Мы могли бы продавать наш чай не только на местном рынке, но и поставлять его в столовые, в больницы, в другие города. Это было бы настоящее, большое дело! И, что самое главное, это было бы в полном соответствии с духом НЭПа. Мы не спекулировали бы, а производили. Мы создали бы свой, советский, кооперативный бизнес, который мог бы на равных конкурировать с «частником».

Вечером я собрал своих ближайших соратников — Свиридова, Петра Остапенко, самых толковых ребят из коммуны.

— Товарищи, — начал я, стараясь говорить как можно более убедительно, и разложил на столе лист бумаги с набросками своего плана. — У меня есть предложение. Давайте создадим кооператив. Чайный кооператив.

Я изложил им свой план. Они слушали, наклонившись над столом, и я видел, как в их глазах загорается огонек интереса. Это была не просто идея. Это был выход. Это была надежда на сытую, осмысленную жизнь.

— А что, — сказал Свиридов, задумчиво почесывая затылок и разглядывая мои каракули. — Дельная мысль, Ленька. Очень дельная. С сырьем проблем нет, этого кипрея у нас — завались. Рабочие руки — тоже найдутся. А если дело пойдет, так это ж какое подспорье будет! Это ж не картошку на шлаке растить.

— И это будет наш, комсомольский, пионерский ответ нэпманам! — с жаром подхватил Петр, ударив по столу кулаком так, что подпрыгнула керосиновая лампа. — Мы докажем, что и без буржуев можем хозяйствовать! Покажем этим мешочникам, как надо работать по-советски!

Решение было принято единогласно. Пусть начнем мы только в следующем году, сейчас уже сезон закончился, но ведь и подготовиться к нему время будет!

В ту ночь я долго не мог уснуть. В голове роились планы, расчеты, идеи. Я уже видел, как гудят наши сушильни, как пахнет свежеферментированным чаем, как вереницы подвод везут наш товар на ярмарку.

Одновременно с этим пошли слухи о другом. Говорили, что на те самые церковные ценности, которые с таким трудом собирали по всей стране, за границей, в Америке, закуплен хлеб. И что пароходы с этим драгоценным грузом уже идут в черноморские порты — в Одессу, в Николаев. А оттуда зерно поездами повезут в самые голодающие губернии.

И эти слухи вскоре подтвердились. Через нашу станцию пошли новые эшелоны — с юга на север. Тяжелые, товарные составы, груженые американской мукой в белых холщовых мешках с непонятными синими иностранными буквами, консервами в блестящих жестяных банках — тушенкой, сгущенным молоком. Это была помощь голодающим, надежда на спасение для миллионов.

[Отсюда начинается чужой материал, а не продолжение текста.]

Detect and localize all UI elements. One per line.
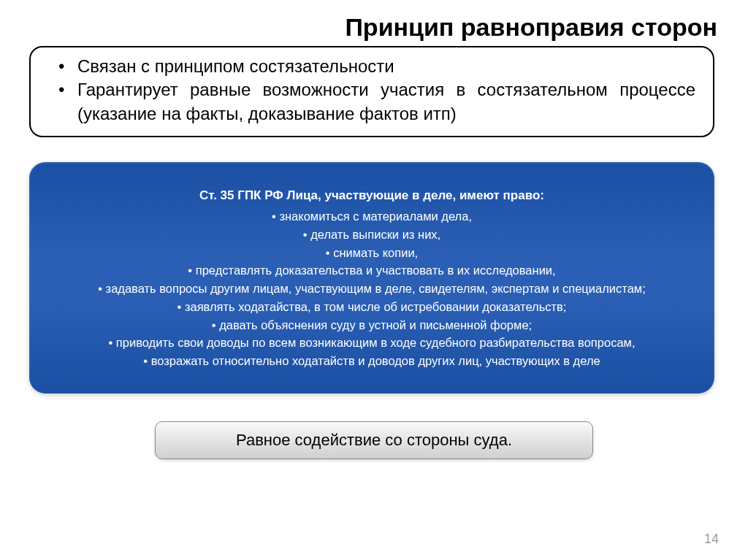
- blue-list-item: давать объяснения суду в устной и письме…: [42, 316, 701, 334]
- blue-box: Ст. 35 ГПК РФ Лица, участвующие в деле, …: [29, 162, 714, 394]
- blue-list: знакомиться с материалами дела, делать в…: [42, 207, 701, 370]
- blue-list-item: представлять доказательства и участвоват…: [42, 261, 701, 280]
- blue-list-item: делать выписки из них,: [42, 226, 701, 244]
- blue-list-item: задавать вопросы другим лицам, участвующ…: [42, 280, 701, 298]
- gray-box: Равное содействие со стороны суда.: [155, 421, 593, 459]
- blue-list-item: приводить свои доводы по всем возникающи…: [42, 334, 701, 352]
- blue-list-item: возражать относительно ходатайств и дово…: [42, 352, 701, 370]
- white-box: Связан с принципом состязательности Гара…: [29, 46, 714, 137]
- blue-list-item: снимать копии,: [42, 244, 701, 262]
- white-list-item: Связан с принципом состязательности: [77, 55, 695, 78]
- blue-list-item: знакомиться с материалами дела,: [42, 207, 701, 226]
- blue-list-item: заявлять ходатайства, в том числе об ист…: [42, 298, 701, 316]
- white-list-item: Гарантирует равные возможности участия в…: [77, 78, 695, 126]
- slide: Принцип равноправия сторон Связан с прин…: [0, 0, 748, 560]
- white-list: Связан с принципом состязательности Гара…: [48, 55, 695, 126]
- blue-heading: Ст. 35 ГПК РФ Лица, участвующие в деле, …: [42, 188, 701, 203]
- slide-title: Принцип равноправия сторон: [26, 13, 717, 42]
- page-number: 14: [704, 532, 719, 547]
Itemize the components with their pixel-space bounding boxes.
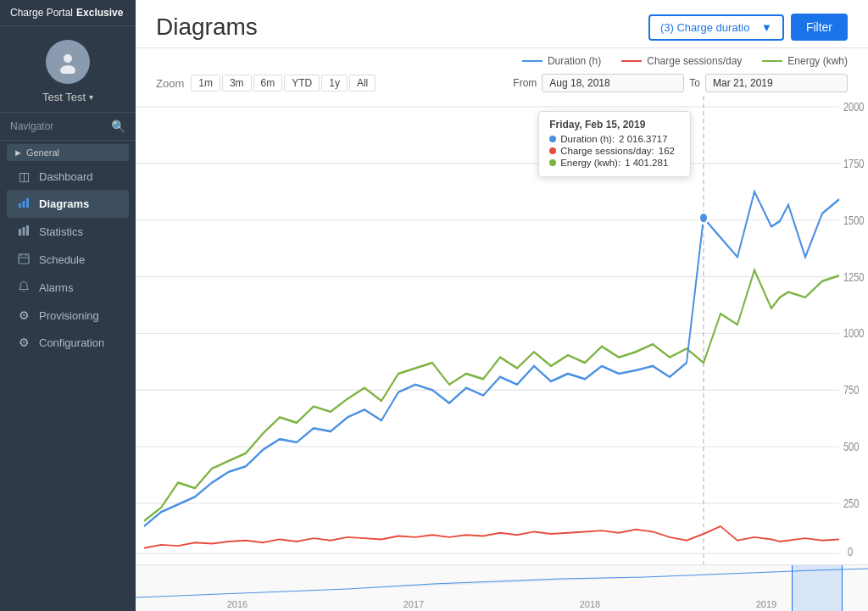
svg-rect-7 — [26, 225, 29, 236]
alarms-icon — [17, 281, 31, 295]
mini-chart-labels: 2016 2017 2018 2019 — [136, 599, 868, 609]
provisioning-icon: ⚙ — [17, 308, 31, 322]
to-date-input[interactable] — [705, 74, 848, 92]
configuration-icon: ⚙ — [17, 336, 31, 349]
user-profile-section: Test Test ▾ — [0, 26, 136, 113]
diagrams-icon — [17, 197, 31, 211]
svg-text:0: 0 — [848, 545, 853, 558]
mini-label-2016: 2016 — [227, 599, 248, 609]
svg-rect-8 — [19, 254, 29, 264]
to-label: To — [689, 77, 700, 89]
zoom-label: Zoom — [156, 77, 184, 90]
page-title: Diagrams — [156, 14, 258, 41]
legend-line-sessions — [621, 60, 642, 62]
svg-point-0 — [64, 54, 72, 63]
sidebar-item-schedule[interactable]: Schedule — [7, 246, 129, 274]
sidebar-item-statistics[interactable]: Statistics — [7, 218, 129, 246]
zoom-all-button[interactable]: All — [349, 75, 376, 92]
svg-text:1000: 1000 — [843, 327, 864, 341]
sidebar: Charge Portal Exclusive Test Test ▾ Navi… — [0, 0, 136, 611]
schedule-icon — [17, 253, 31, 267]
svg-text:750: 750 — [843, 384, 859, 397]
svg-text:1500: 1500 — [843, 214, 864, 227]
zoom-ytd-button[interactable]: YTD — [284, 75, 320, 92]
svg-rect-4 — [26, 198, 29, 208]
date-range: From To — [513, 74, 848, 92]
svg-rect-2 — [19, 203, 21, 208]
mini-label-2017: 2017 — [403, 599, 424, 609]
svg-text:1250: 1250 — [843, 270, 864, 284]
sidebar-group-label: ► General — [7, 144, 129, 161]
svg-point-1 — [60, 65, 75, 74]
svg-text:250: 250 — [843, 497, 859, 511]
header-controls: (3) Charge duratio ▼ Filter — [648, 14, 848, 41]
user-name-display[interactable]: Test Test ▾ — [42, 91, 93, 103]
sidebar-item-provisioning[interactable]: ⚙ Provisioning — [7, 302, 129, 329]
from-label: From — [513, 77, 537, 89]
zoom-6m-button[interactable]: 6m — [253, 75, 283, 92]
svg-point-32 — [699, 213, 708, 224]
svg-rect-5 — [19, 229, 21, 236]
search-icon[interactable]: 🔍 — [111, 119, 125, 133]
brand-text-normal: Charge Portal — [10, 7, 73, 19]
from-date-input[interactable] — [542, 74, 684, 92]
main-content: Diagrams (3) Charge duratio ▼ Filter Dur… — [136, 0, 868, 611]
legend-item-energy: Energy (kwh) — [762, 55, 848, 67]
legend-label-energy: Energy (kwh) — [787, 55, 848, 67]
filter-dropdown-label: (3) Charge duratio — [660, 21, 750, 34]
filter-dropdown-button[interactable]: (3) Charge duratio ▼ — [648, 14, 784, 41]
navigator-search-row: Navigator 🔍 — [0, 113, 136, 141]
legend-label-duration: Duration (h) — [548, 55, 601, 67]
legend-item-duration: Duration (h) — [522, 55, 601, 67]
chevron-right-icon: ► — [14, 147, 23, 158]
legend-line-energy — [762, 60, 782, 62]
navigator-label: Navigator — [10, 120, 53, 132]
chevron-down-icon: ▼ — [761, 21, 772, 34]
svg-text:2000: 2000 — [843, 101, 864, 114]
zoom-1m-button[interactable]: 1m — [191, 75, 220, 92]
zoom-3m-button[interactable]: 3m — [222, 75, 252, 92]
legend-label-sessions: Charge sessions/day — [647, 55, 742, 67]
svg-text:500: 500 — [843, 441, 859, 454]
svg-text:1750: 1750 — [843, 158, 864, 171]
dashboard-icon: ◫ — [17, 169, 31, 183]
main-header: Diagrams (3) Charge duratio ▼ Filter — [136, 0, 868, 48]
legend-item-sessions: Charge sessions/day — [621, 55, 742, 67]
svg-rect-6 — [23, 227, 25, 236]
chart-legend: Duration (h) Charge sessions/day Energy … — [136, 48, 868, 70]
zoom-1y-button[interactable]: 1y — [321, 75, 348, 92]
statistics-icon — [17, 225, 31, 239]
zoom-date-row: Zoom 1m 3m 6m YTD 1y All From To — [136, 70, 868, 96]
mini-label-2018: 2018 — [580, 599, 600, 609]
sidebar-brand: Charge Portal Exclusive — [0, 0, 136, 26]
sidebar-item-configuration[interactable]: ⚙ Configuration — [7, 329, 129, 356]
avatar — [46, 40, 90, 84]
zoom-controls: Zoom 1m 3m 6m YTD 1y All — [156, 75, 376, 92]
chart-area[interactable]: 2000 1750 1500 1250 1000 750 500 250 0 2… — [136, 96, 868, 564]
sidebar-item-diagrams[interactable]: Diagrams — [7, 190, 129, 218]
legend-line-duration — [522, 60, 542, 62]
brand-text-bold: Exclusive — [76, 7, 123, 19]
mini-chart[interactable]: 2016 2017 2018 2019 — [136, 564, 868, 611]
user-dropdown-caret: ▾ — [89, 92, 93, 102]
sidebar-item-dashboard[interactable]: ◫ Dashboard — [7, 163, 129, 190]
filter-button[interactable]: Filter — [791, 14, 848, 41]
sidebar-group-general: ► General ◫ Dashboard Diagrams — [0, 141, 136, 359]
mini-label-2019: 2019 — [756, 599, 776, 609]
svg-rect-3 — [23, 201, 25, 208]
sidebar-item-alarms[interactable]: Alarms — [7, 274, 129, 302]
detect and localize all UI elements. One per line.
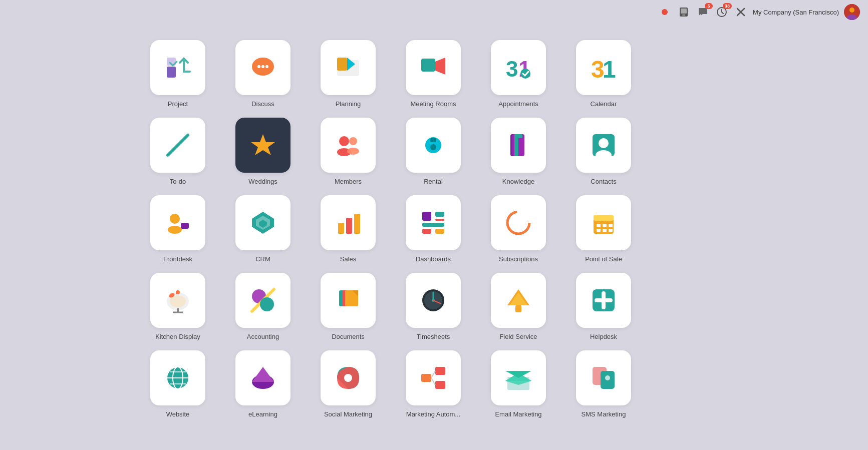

Но там, где есть богатство, тут же появляются и те, кто хочет на нем нажиться. Едва первые поезда с заграничным продовольствием тронулись из портов, как на них начались налеты. Те самые недобитые бандиты, что еще вчера грабили села, теперь переключились на новую, куда более лакомую добычу. И вскоре Захарченко попросил меня вновь принять участие в борьбе с бандитизмом.

Только теперь все было по-взрослому.